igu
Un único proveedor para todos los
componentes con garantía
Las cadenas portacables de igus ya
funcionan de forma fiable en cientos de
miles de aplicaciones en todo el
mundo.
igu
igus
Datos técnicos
---
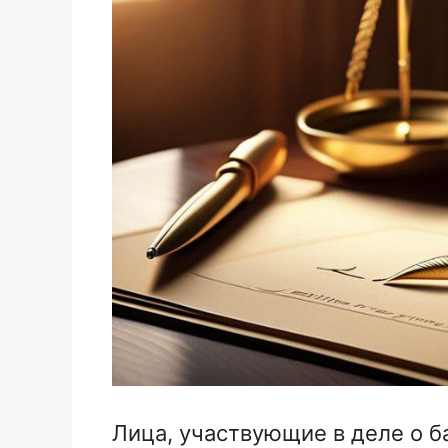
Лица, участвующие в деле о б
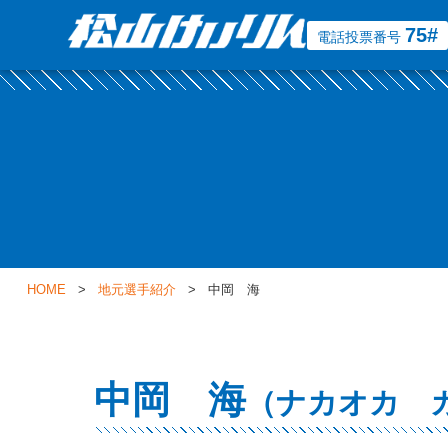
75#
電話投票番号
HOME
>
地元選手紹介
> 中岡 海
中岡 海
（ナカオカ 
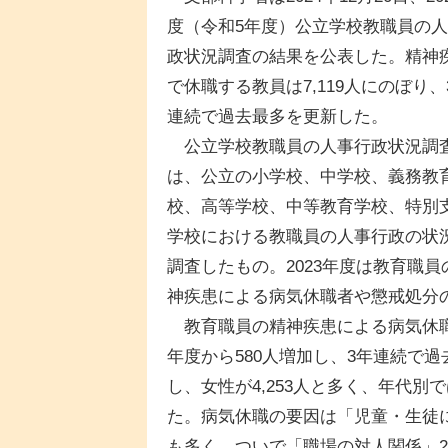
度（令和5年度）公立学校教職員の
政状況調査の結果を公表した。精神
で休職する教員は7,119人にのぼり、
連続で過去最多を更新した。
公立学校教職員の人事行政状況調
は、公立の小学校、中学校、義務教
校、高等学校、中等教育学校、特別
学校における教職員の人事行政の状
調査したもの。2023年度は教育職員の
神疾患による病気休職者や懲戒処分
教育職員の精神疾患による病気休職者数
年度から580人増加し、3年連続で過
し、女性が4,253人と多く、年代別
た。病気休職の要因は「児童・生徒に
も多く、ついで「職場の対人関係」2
---
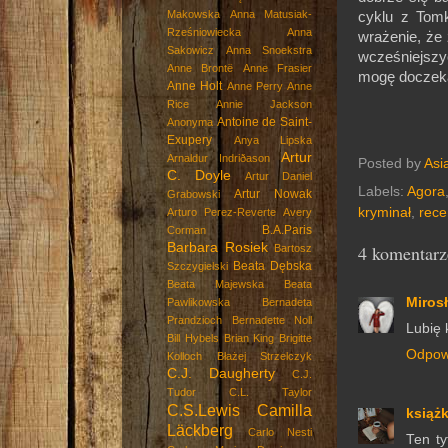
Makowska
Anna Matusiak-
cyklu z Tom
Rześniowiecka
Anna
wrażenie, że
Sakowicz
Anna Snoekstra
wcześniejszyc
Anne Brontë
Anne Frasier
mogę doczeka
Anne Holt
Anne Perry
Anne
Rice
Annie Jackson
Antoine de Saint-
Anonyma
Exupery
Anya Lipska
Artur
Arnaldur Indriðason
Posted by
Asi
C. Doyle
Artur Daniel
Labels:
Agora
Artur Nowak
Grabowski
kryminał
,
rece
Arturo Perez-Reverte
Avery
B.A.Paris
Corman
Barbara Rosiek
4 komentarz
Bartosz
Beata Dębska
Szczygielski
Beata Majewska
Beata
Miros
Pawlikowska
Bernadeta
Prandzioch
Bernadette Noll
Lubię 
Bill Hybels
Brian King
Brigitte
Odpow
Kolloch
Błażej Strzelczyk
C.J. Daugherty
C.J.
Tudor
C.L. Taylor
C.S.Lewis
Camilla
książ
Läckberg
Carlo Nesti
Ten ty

§ Work required:
Look above for the line with "調査したもの。2023年度は教育職員の"; retype exactly that line, every line after it up to the line with "も多く、ついで「職場の対人関係」2", and that line too, nothing else.

§ Expected answer:
調査したもの。2023年度は教育職員の
神疾患による病気休職者や懲戒処分
教育職員の精神疾患による病気休職者数
年度から580人増加し、3年連続で過
し、女性が4,253人と多く、年代別
た。病気休職の要因は「児童・生徒に
も多く、ついで「職場の対人関係」2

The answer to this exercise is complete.